(GIVEN RECORDS):

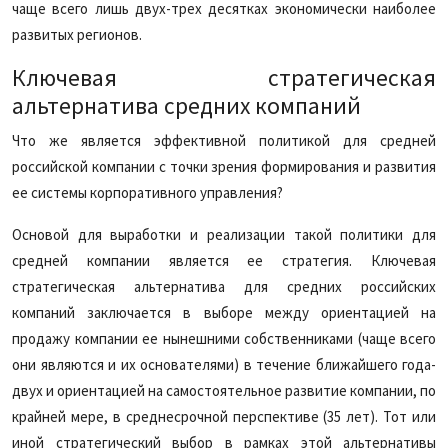
чаще всего лишь двух-трех десятках экономически наиболее
развитых регионов.
Ключевая стратегическая
альтернатива средних компаний
Что же является эффективной политикой для средней
российской компании с точки зрения формирования и развития
ее системы корпоративного управления?
Основой для выработки и реализации такой политики для
средней компании является ее стратегия. Ключевая
стратегическая альтернатива для средних российских
компаний заключается в выборе между ориентацией на
продажу компании ее нынешними собственниками (чаще всего
они являются и их основателями) в течение ближайшего года-
двух и ориентацией на самостоятельное развитие компании, по
крайней мере, в среднесрочной перспективе (35 лет). Тот или
иной стратегический выбор в рамках этой альтернативы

(DIRECTIONS): For this exercise, please copy exactly the lines from the one holding "средней компании является" through the end of the records, the first and last included.

(THE ANSWER):
средней компании является ее стратегия. Ключевая
стратегическая альтернатива для средних российских
компаний заключается в выборе между ориентацией на
продажу компании ее нынешними собственниками (чаще всего
они являются и их основателями) в течение ближайшего года-
двух и ориентацией на самостоятельное развитие компании, по
крайней мере, в среднесрочной перспективе (35 лет). Тот или
иной стратегический выбор в рамках этой альтернативы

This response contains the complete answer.